In questo particolare momento, il previsto rallentamento economico potrebbe avere suggerito a un fondo sovrano che gestisce risparmio che il consolidamento di una banca commerciale come Mps con una banca di investimento e di gestioni patrimoniali come Mediobanca rappresenti il modo più efficace per affrontare l’inevitabile riduzione della profittabilità che arriverà per tutto il settore del credito con la discesa dei tassi d’interesse. Questo scenario era vero prima e lo è ancor di più oggi alla luce delle recenti turbolenze sui mercati. Insomma, ci potrebbe essere un effetto Trump sulla scelta di Norges che è anche azionista di Mediobanca e sarà interessante vedere cosa farà quando, trovandosi dal lato della preda, dovrà decidere se aderire o meno all’offerta di Mps. Si tratta di un caso emblematico della posizione inaspettatamente divergente che hanno assunto i fondi di investimento in questa grande partita finanziaria: gli operatori di mercato rappresentano il mondo su cui l’ad di Mediobanca, Alberto Nagel, e i detrattori dell’operazione contavano per difendersi dall’attacco “romano”. Ma anche Algebris e Pimco hanno dichiarato che voteranno a favore dell’offerta su Piazzetta Cuccia, mentre non si sono ancora espressi gruppi come Vanguard, Blackrock e Amundi. Le indicazioni opposte che sono arrivate dai proxy (vale a dire le due principali società di consulenza internazionali che esprimono le preferenze di voto nelle assemblee) – Iss contraria e Glass Lewis favorevole – riflettono l’interpretazione divergente di un’operazione che nelle intenzioni di Lovaglio ha una valenza industriale ma che nello scenario più generale bancario e assicurativo viene considerata come l’antefatto della battaglia finale per il controllo di Generali il 24 aprile. Sul fronte dei grandi soci di Mps, invece, sono tutti, o quasi, allineati e ci sono pochi dubbi ormai che l’aumento di capitale sarà deliberato.
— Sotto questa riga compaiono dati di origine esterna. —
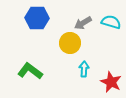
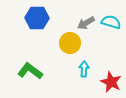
gray arrow: moved 3 px right
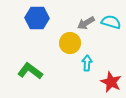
cyan arrow: moved 3 px right, 6 px up
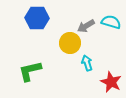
gray arrow: moved 3 px down
cyan arrow: rotated 21 degrees counterclockwise
green L-shape: rotated 50 degrees counterclockwise
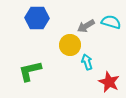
yellow circle: moved 2 px down
cyan arrow: moved 1 px up
red star: moved 2 px left
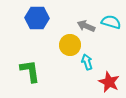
gray arrow: rotated 54 degrees clockwise
green L-shape: rotated 95 degrees clockwise
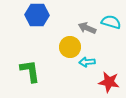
blue hexagon: moved 3 px up
gray arrow: moved 1 px right, 2 px down
yellow circle: moved 2 px down
cyan arrow: rotated 77 degrees counterclockwise
red star: rotated 15 degrees counterclockwise
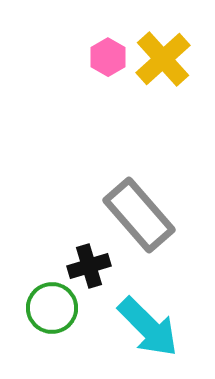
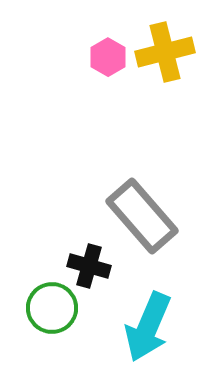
yellow cross: moved 2 px right, 7 px up; rotated 28 degrees clockwise
gray rectangle: moved 3 px right, 1 px down
black cross: rotated 33 degrees clockwise
cyan arrow: rotated 68 degrees clockwise
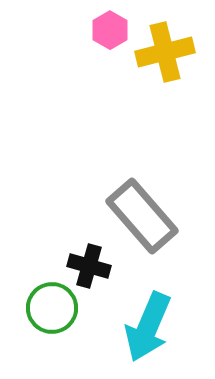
pink hexagon: moved 2 px right, 27 px up
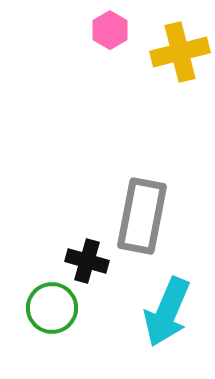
yellow cross: moved 15 px right
gray rectangle: rotated 52 degrees clockwise
black cross: moved 2 px left, 5 px up
cyan arrow: moved 19 px right, 15 px up
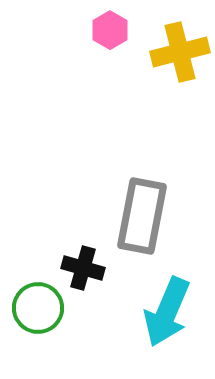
black cross: moved 4 px left, 7 px down
green circle: moved 14 px left
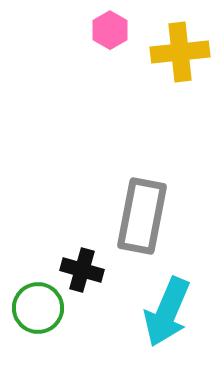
yellow cross: rotated 8 degrees clockwise
black cross: moved 1 px left, 2 px down
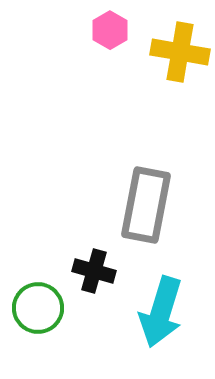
yellow cross: rotated 16 degrees clockwise
gray rectangle: moved 4 px right, 11 px up
black cross: moved 12 px right, 1 px down
cyan arrow: moved 6 px left; rotated 6 degrees counterclockwise
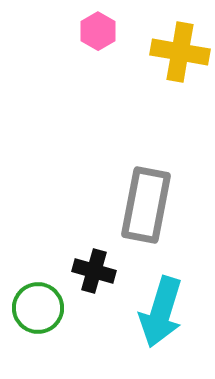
pink hexagon: moved 12 px left, 1 px down
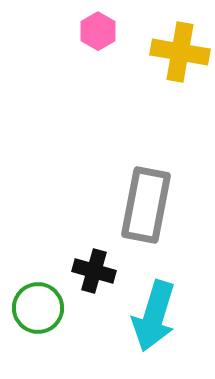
cyan arrow: moved 7 px left, 4 px down
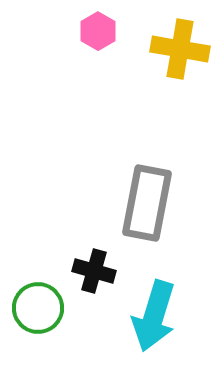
yellow cross: moved 3 px up
gray rectangle: moved 1 px right, 2 px up
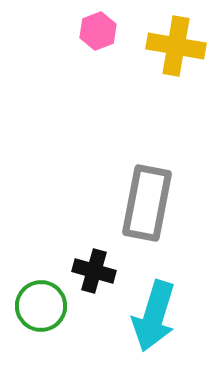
pink hexagon: rotated 9 degrees clockwise
yellow cross: moved 4 px left, 3 px up
green circle: moved 3 px right, 2 px up
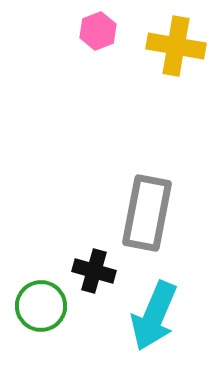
gray rectangle: moved 10 px down
cyan arrow: rotated 6 degrees clockwise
Ieri sera il cda Banco Bpm ha sciolto la riserva: nell’assemblea del 17 voterà a favore dell’operazione che ha incassato anche il via libera della Bce e la stessa cosa farà la società Anima, appena acquisita. Insieme, Bpm e Anima detengono il 9 per cento del Monte e il fatto che il loro voto non sia più “oscillante” aggiunge un discreto margine di sicurezza all’esito positivo dell’assemblea. Del resto, la banca milanese, guidata da Giuseppe Castagna, non avrebbe avuto interesse a intralciare i piani del governo in un momento in cui cerca a sua volta di svincolarsi dalla “presa” di Unicredit e di dare man forte alla francese Crèdit Agricole che è appena salita sotto il 20 per cento dopo avere sondato il “gradimento” di Palazzo Chigi. Ad ogni modo, il fronte degli azionisti di peso favorevoli al progetto di conquista di Piazzetta Cuccia (Mef, Caltagirone, Milleri, Banco Bpm, Anima) supera al momento il 40 per cento del capitale del Monte a cui si aggiungono le Fondazioni bancarie, che insieme detengono circa l’1,5 per cento (sempre ieri il presidente della Fondazione Cariplo, Giovanni Azzone, ha detto che seguirà le indicazioni di Fondazione Siena, ovviamente a favore) e le casse di previdenza (tra cui Enpam e Enasarco) che possiedono circa il 5 per cento. Il fronte del “si”, dunque, considerando anche i fondi di investimento già a favore, supera il 50 per cento. L’operazione passa con il voto favorevole dei due terzi del capitale presente in assemblea. I numeri sembrano esserci.